Content starts

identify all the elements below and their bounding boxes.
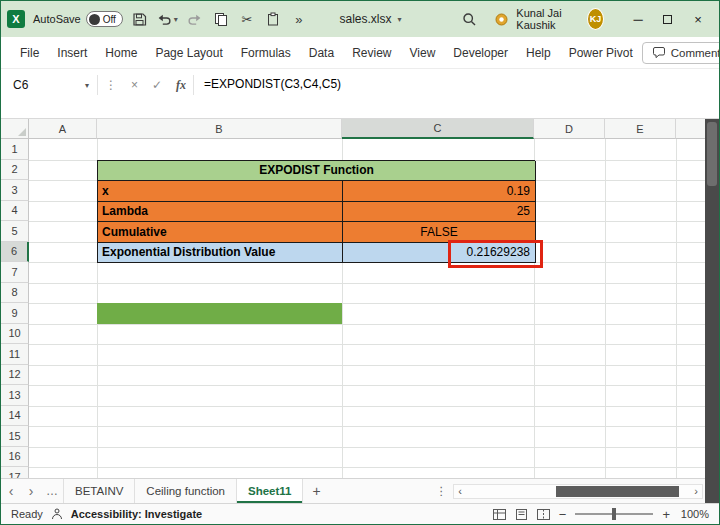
menu-item-view[interactable]: View <box>401 42 445 64</box>
page-layout-view-icon[interactable] <box>515 509 528 520</box>
zoom-slider[interactable] <box>575 507 653 521</box>
column-header-A[interactable]: A <box>29 119 97 139</box>
menu-item-developer[interactable]: Developer <box>444 42 517 64</box>
row-header-17[interactable]: 17 <box>1 467 29 478</box>
column-header-E[interactable]: E <box>605 119 676 139</box>
cell-B5[interactable]: Cumulative <box>98 222 343 243</box>
row-header-14[interactable]: 14 <box>1 406 29 427</box>
chevron-down-icon: ▾ <box>398 15 402 24</box>
autosave-state: Off <box>103 14 116 25</box>
save-icon[interactable] <box>131 10 149 28</box>
kebab-icon[interactable]: ⋮ <box>436 484 448 498</box>
row-header-9[interactable]: 9 <box>1 303 29 324</box>
enter-icon[interactable]: ✓ <box>145 73 169 97</box>
sheet-tab-ceiling-function[interactable]: Ceiling function <box>135 479 237 503</box>
table-title-cell[interactable]: EXPODIST Function <box>98 161 536 182</box>
more-commands-icon[interactable]: » <box>290 10 308 28</box>
cell-B9-green-block[interactable] <box>97 303 342 324</box>
avatar[interactable]: KJ <box>587 8 604 30</box>
comments-button[interactable]: Comments <box>642 42 720 64</box>
copy-icon[interactable] <box>212 10 230 28</box>
redo-icon[interactable] <box>186 10 204 28</box>
cell-C3[interactable]: 0.19 <box>343 181 536 202</box>
menu-item-insert[interactable]: Insert <box>48 42 96 64</box>
zoom-out-button[interactable]: − <box>559 507 567 522</box>
select-all-corner[interactable] <box>1 119 29 139</box>
undo-icon[interactable]: ▾ <box>157 10 178 28</box>
search-icon[interactable] <box>460 10 478 28</box>
menu-item-data[interactable]: Data <box>300 42 343 64</box>
row-header-2[interactable]: 2 <box>1 160 29 181</box>
paste-icon[interactable] <box>264 10 282 28</box>
row-header-3[interactable]: 3 <box>1 180 29 201</box>
user-name[interactable]: Kunal Jai Kaushik <box>516 7 581 31</box>
formula-input[interactable]: =EXPONDIST(C3,C4,C5) <box>194 73 341 91</box>
minimize-button[interactable]: ─ <box>623 6 653 32</box>
cut-icon[interactable]: ✂ <box>238 10 256 28</box>
accessibility-status[interactable]: Accessibility: Investigate <box>71 508 202 520</box>
row-header-16[interactable]: 16 <box>1 447 29 468</box>
sheet-prev-icon[interactable]: ‹ <box>1 479 21 503</box>
scrollbar-thumb[interactable] <box>707 122 717 186</box>
cell-C4[interactable]: 25 <box>343 202 536 223</box>
menu-item-power-pivot[interactable]: Power Pivot <box>560 42 642 64</box>
row-header-7[interactable]: 7 <box>1 262 29 283</box>
name-box[interactable]: C6 ▾ <box>1 73 97 97</box>
column-header-partial[interactable] <box>676 119 707 139</box>
menu-item-help[interactable]: Help <box>517 42 560 64</box>
maximize-button[interactable] <box>653 6 683 32</box>
menu-item-formulas[interactable]: Formulas <box>232 42 300 64</box>
add-sheet-button[interactable]: + <box>303 479 329 503</box>
normal-view-icon[interactable] <box>493 509 506 520</box>
row-header-6[interactable]: 6 <box>1 242 29 263</box>
autosave-toggle[interactable]: AutoSave Off <box>33 11 123 27</box>
row-header-4[interactable]: 4 <box>1 201 29 222</box>
insert-function-icon[interactable]: fx <box>169 73 193 97</box>
page-break-view-icon[interactable] <box>537 509 550 520</box>
file-name-menu[interactable]: sales.xlsx ▾ <box>339 12 401 26</box>
excel-logo-icon[interactable]: X <box>7 10 25 28</box>
row-header-8[interactable]: 8 <box>1 283 29 304</box>
cell-B6[interactable]: Exponential Distribution Value <box>98 243 343 264</box>
row-header-5[interactable]: 5 <box>1 221 29 242</box>
sheet-tab-bar: ‹ › … BETAINVCeiling functionSheet11 + ⋮… <box>1 478 707 503</box>
zoom-level[interactable]: 100% <box>679 508 709 520</box>
chevron-down-icon[interactable]: ▾ <box>85 81 89 90</box>
menu-item-page-layout[interactable]: Page Layout <box>146 42 231 64</box>
accessibility-icon[interactable] <box>51 508 63 520</box>
sheet-tab-betainv[interactable]: BETAINV <box>63 479 135 503</box>
sheet-tab-sheet11[interactable]: Sheet11 <box>237 479 303 503</box>
cell-B4[interactable]: Lambda <box>98 202 343 223</box>
column-header-D[interactable]: D <box>534 119 605 139</box>
gridline <box>605 139 606 478</box>
account-area[interactable]: Kunal Jai Kaushik KJ <box>492 7 604 31</box>
autosave-label: AutoSave <box>33 13 81 25</box>
zoom-slider-thumb[interactable] <box>612 508 616 520</box>
row-header-11[interactable]: 11 <box>1 344 29 365</box>
menu-item-home[interactable]: Home <box>96 42 146 64</box>
column-header-C[interactable]: C <box>342 119 534 139</box>
scroll-right-icon[interactable]: › <box>690 485 702 498</box>
horizontal-scrollbar[interactable]: ‹ › <box>453 484 703 499</box>
autosave-switch[interactable]: Off <box>86 11 123 27</box>
scrollbar-thumb[interactable] <box>556 486 679 497</box>
row-header-10[interactable]: 10 <box>1 324 29 345</box>
column-header-B[interactable]: B <box>97 119 342 139</box>
sheet-next-icon[interactable]: › <box>21 479 41 503</box>
quick-access-toolbar: X AutoSave Off ▾ ✂ <box>7 10 308 28</box>
menu-item-review[interactable]: Review <box>343 42 400 64</box>
cancel-icon[interactable]: × <box>124 73 145 97</box>
name-box-value: C6 <box>13 78 28 92</box>
sheet-list-icon[interactable]: … <box>41 479 63 503</box>
menu-item-file[interactable]: File <box>11 42 48 64</box>
scroll-left-icon[interactable]: ‹ <box>454 485 466 498</box>
row-header-12[interactable]: 12 <box>1 365 29 386</box>
close-button[interactable]: × <box>683 6 713 32</box>
zoom-in-button[interactable]: + <box>662 507 670 522</box>
scrollbar-track[interactable] <box>466 485 690 498</box>
vertical-scrollbar[interactable] <box>705 119 719 503</box>
cell-B3[interactable]: x <box>98 181 343 202</box>
row-header-13[interactable]: 13 <box>1 385 29 406</box>
row-header-1[interactable]: 1 <box>1 139 29 160</box>
row-header-15[interactable]: 15 <box>1 426 29 447</box>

Content ends

- _WORK INSTRUCTION_:
Copy out the lines of the records above in which the string "chevron" appears.

- _RESPONSE_:
chevron-down-icon: ▾ <box>398 15 402 24</box>
chevron-down-icon[interactable]: ▾ <box>85 81 89 90</box>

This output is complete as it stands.